1.- Types d’arrhes et conséquences juridiques
Dans la pratique immobilière, les arrhes constituent une clause accessoire d’un contrat ou d’un avant-contrat de vente, consistant en la remise d’une somme d’argent partielle à titre d’acompte sur le prix convenu, bien qu’elles puissent remplir différentes fonctions.
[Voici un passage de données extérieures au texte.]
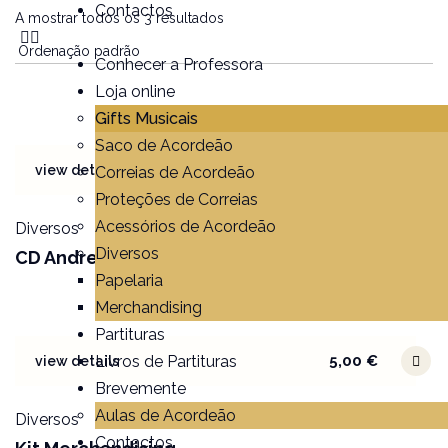
Contactos
A mostrar todos os 3 resultados
Conhecer a Professora
Loja online
Gifts Musicais
Saco de Acordeão
10,00
€
view details
Correias de Acordeão
Proteções de Correias
Acessórios de Acordeão
Diversos
Diversos
CD Andreia Sofia
Papelaria
Merchandising
Partituras
Livros de Partituras
5,00
€
view details
Brevemente
Aulas de Acordeão
Diversos
Contactos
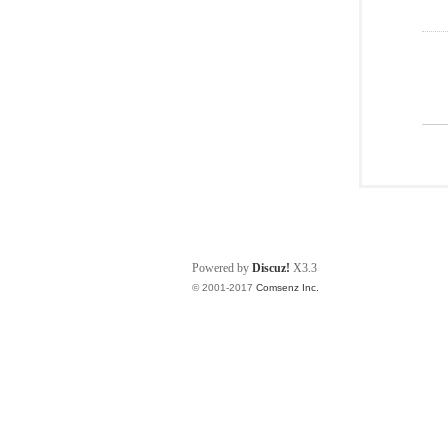
Powered by
Discuz!
X3.3
© 2001-2017
Comsenz Inc.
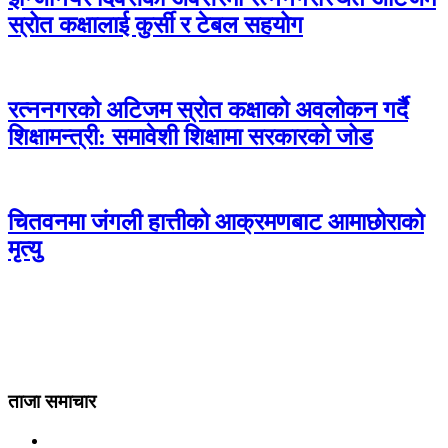
स्रोत कक्षालाई कुर्सी र टेबल सहयोग
रत्ननगरको अटिजम स्रोत कक्षाको अवलोकन गर्दै
शिक्षामन्त्री: समावेशी शिक्षामा सरकारको जोड
चितवनमा जंगली हात्तीको आक्रमणबाट आमाछोराको
मृत्यु
ताजा समाचार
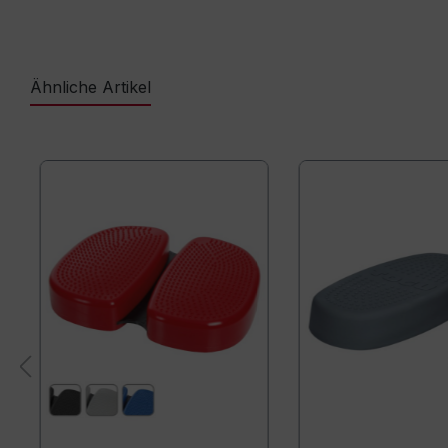
Ähnliche Artikel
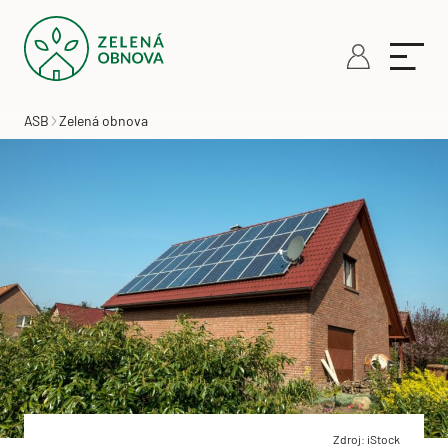
ASB
Zelená obnova
Zdroj: iStock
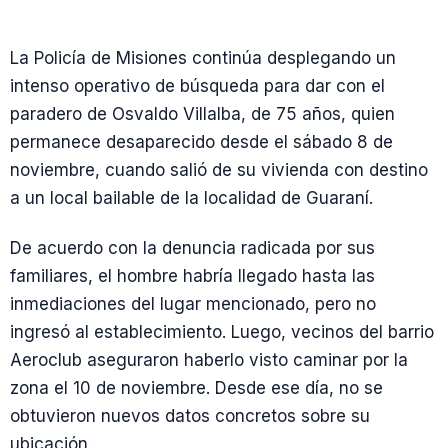
La Policía de Misiones continúa desplegando un
intenso operativo de búsqueda para dar con el
paradero de Osvaldo Villalba, de 75 años, quien
permanece desaparecido desde el sábado 8 de
noviembre, cuando salió de su vivienda con destino
a un local bailable de la localidad de Guaraní.
De acuerdo con la denuncia radicada por sus
familiares, el hombre habría llegado hasta las
inmediaciones del lugar mencionado, pero no
ingresó al establecimiento. Luego, vecinos del barrio
Aeroclub aseguraron haberlo visto caminar por la
zona el 10 de noviembre. Desde ese día, no se
obtuvieron nuevos datos concretos sobre su
ubicación.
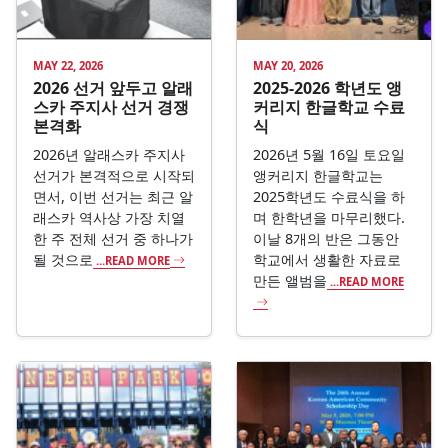
MAY 22, 2026
MAY 20, 2026
2026 선거 앞두고 알래
2025-2026 학년도 앵
스카 주지사 선거 경쟁
커리지 한글학교 수료
본격화
식
2026년 알래스카 주지사
2026년 5월 16일 토요일
선거가 본격적으로 시작되
앵커리지 한글학교는
면서, 이번 선거는 최근 알
2025학년도 수료식을 하
래스카 역사상 가장 치열
며 한학년을 마무리했다.
한 주 전체 선거 중 하나가
이날 8개의 반은 그동안
될 것으로
학교에서 생활한 자료로
...READ MORE
만든 앨범을
...READ MORE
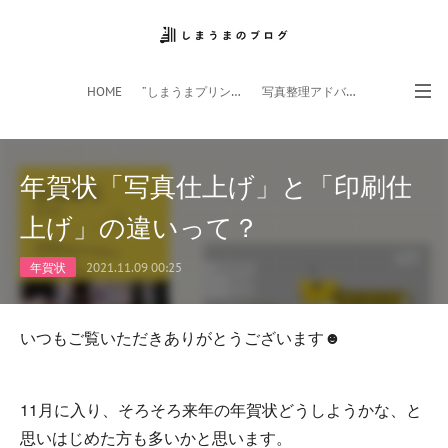
HOME
”しまうまプリント”サイト
写真整理アドバイザー
フォトライフ応援団
スマホアプリ
年賀状「写真仕上げ」と「印刷仕
上げ」の違いって？
年賀状
2021.11.09 00:25
いつもご覧いただきありがとうございます☻
11月に入り、そろそろ来年の年賀状どうしようかな、と
思いはじめた方も多いかと思います。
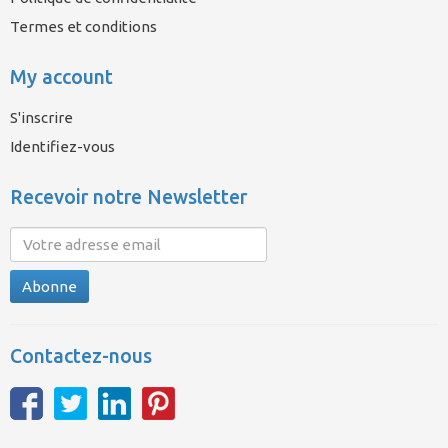
Termes et conditions
My account
S'inscrire
Identifiez-vous
Recevoir notre Newsletter
Abonne
Contactez-nous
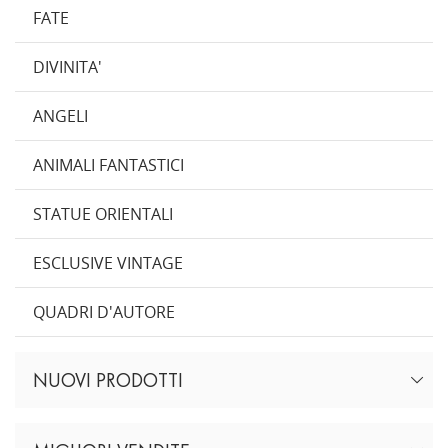
FATE
DIVINITA'
ANGELI
ANIMALI FANTASTICI
STATUE ORIENTALI
ESCLUSIVE VINTAGE
QUADRI D'AUTORE
NUOVI PRODOTTI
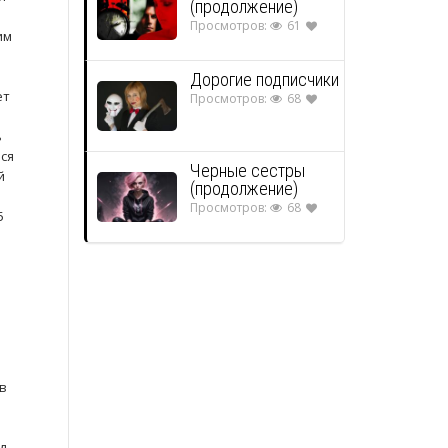
(продолжение)
Просмотров:
61
им
Дорогие подписчики
ет
Просмотров:
68
в
ь
лся
Черные сестры
й
(продолжение)
Просмотров:
68
5
 в
д.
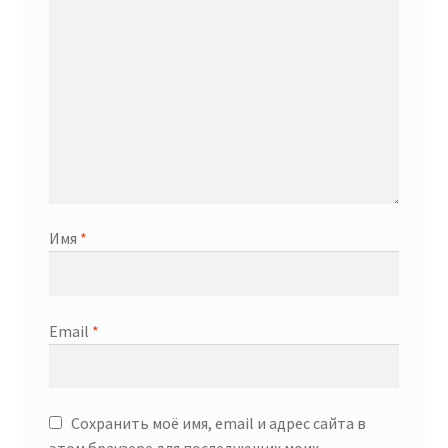
Имя
*
Email
*
Сохранить моё имя, email и адрес сайта в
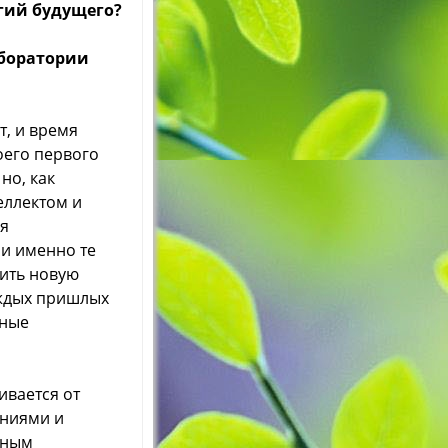
гий будущего?
аборатории
т, и время
оего первого
но, как
еллектом и
ся
и именно те
чить новую
уждых пришлых
чные
ивается от
ениями и
нным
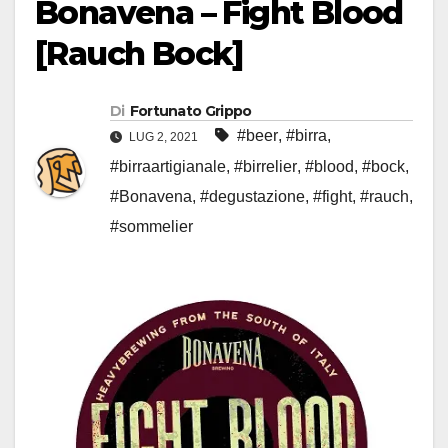
Bonavena – Fight Blood
[Rauch Bock]
Di
Fortunato Grippo
#beer
,
#birra
,
LUG 2, 2021
#birraartigianale
,
#birrelier
,
#blood
,
#bock
,
#Bonavena
,
#degustazione
,
#fight
,
#rauch
,
#sommelier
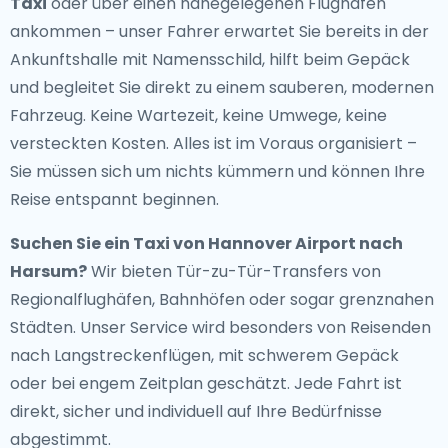
Taxi
oder über einen nahegelegenen Flughafen
ankommen – unser Fahrer erwartet Sie bereits in der
Ankunftshalle mit Namensschild, hilft beim Gepäck
und begleitet Sie direkt zu einem sauberen, modernen
Fahrzeug. Keine Wartezeit, keine Umwege, keine
versteckten Kosten. Alles ist im Voraus organisiert –
Sie müssen sich um nichts kümmern und können Ihre
Reise entspannt beginnen.
Suchen Sie ein
Taxi von Hannover Airport nach
Harsum
?
Wir bieten Tür-zu-Tür-Transfers von
Regionalflughäfen, Bahnhöfen oder sogar grenznahen
Städten. Unser Service wird besonders von Reisenden
nach Langstreckenflügen, mit schwerem Gepäck
oder bei engem Zeitplan geschätzt. Jede Fahrt ist
direkt, sicher und individuell auf Ihre Bedürfnisse
abgestimmt.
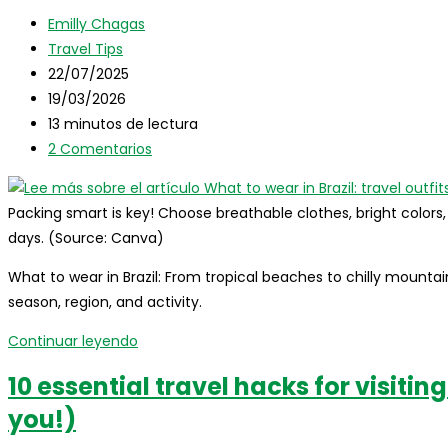
Autor
guide
Emilly Chagas
de
Categoría
for
Travel Tips
la
de
Publicación
older
22/07/2025
entrada:
la
de
Última
travelers
19/03/2026
entrada:
la
modificación
Tiempo
13 minutos de lectura
entrada:
de
de
Comentarios
2 Comentarios
la
lectura:
de
entrada:
la
Packing smart is key! Choose breathable clothes, bright colors
entrada:
days. (Source: Canva)
What to wear in Brazil: From tropical beaches to chilly mountain
season, region, and activity.
What
Continuar leyendo
to
10 essential travel hacks for visiting
wear
you!)
in
Brazil:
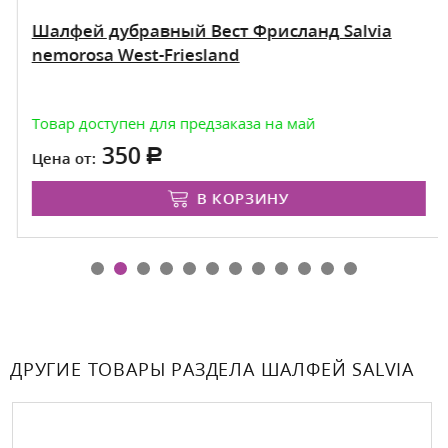
Шалфей дубравный Вест Фрисланд Salvia
nemorosa West-Friesland
Товар доступен для предзаказа на май
350
Цена от:
В КОРЗИНУ
ДРУГИЕ ТОВАРЫ РАЗДЕЛА ШАЛФЕЙ SALVIA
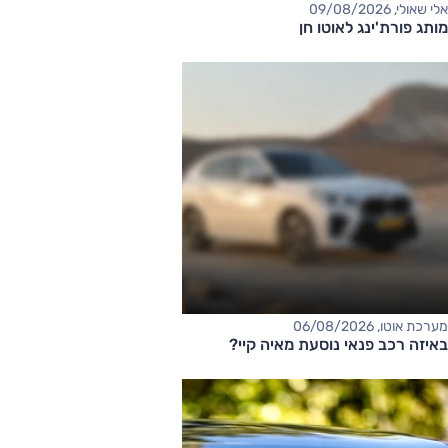
אלי שאולי, 09/08/2026
מותג פורת'ינג לאוטו חן
מערכת אוטו, 06/08/2026
באיזה רכב פנאי נוסעת מאיה קיי?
Ainsi, les arrhes servent de gage destiné à confirmer la transaction, à garantir l’exécution du contrat en prévoyant les conséquences de son inexécution ou, le cas échéant, à établir un droit de rétractation assorti de conséquences financières prédéterminées.
1.1.- Arrhes confirmatoires
Les arrhes confirmatoires s’apparentent à une avance en argent dans le cadre d’un contrat de vente déjà conclu, dont l’objectif est de renforcer son existence et son caractère contraignant.
Dans ce cas, le paiement constitue un acte d’exécution du contrat, dans la mesure où il lie pleinement les parties, sans qu’un désistement unilatéral ne soit possible. Par conséquent, si l’une des parties manque à l’obligation qu’elle a contractée, l’autre partie peut opter pour la résiliation du contrat ou pour l’exigence judiciaire de son exécution, avec droit, dans les deux cas, à l’indemnisation correspondante pour dommages et intérêts, conformément à l’article 1124 du Code civil.
En pratique, ce qui est décrit dans le paragraphe précédent implique que l’acheteur ne peut se dégager du contrat en se contentant de perdre la somme versée, pas plus que le vendeur ne peut le faire en restituant le double de la somme perçue. De plus, le défaut de paiement de l’acheteur n’entraîne pas automatiquement la résiliation du contrat ; au contraire, conformément à l’article 1504 du Code civil, le vendeur doit au préalable adresser une mise en demeure judiciaire ou notariale, car jusqu’à ce moment-là, l’acheteur conserve le droit de payer et d’éviter la résiliation du contrat.
1.2.- Acomptes pénaux
Pour leur part, les acomptes pénaux ont la nature juridique d’une clause pénale, dont la fonction est de fixer à l’avance le montant de l’indemnité exigible en cas d’inexécution, conformément aux dispositions des articles 1152 et suivants du Code civil.
En règle générale, cette clause pénale se substitue à l’éventuelle indemnisation au titre des dommages-intérêts, ainsi qu’aux intérêts qui pourraient être applicables en cas d’inexécution. Toutefois, les parties, dans l’exercice de leur autonomie de volonté, peuvent convenir que les arrhes pénales s’ajoutent aux autres recours prévus par la loi.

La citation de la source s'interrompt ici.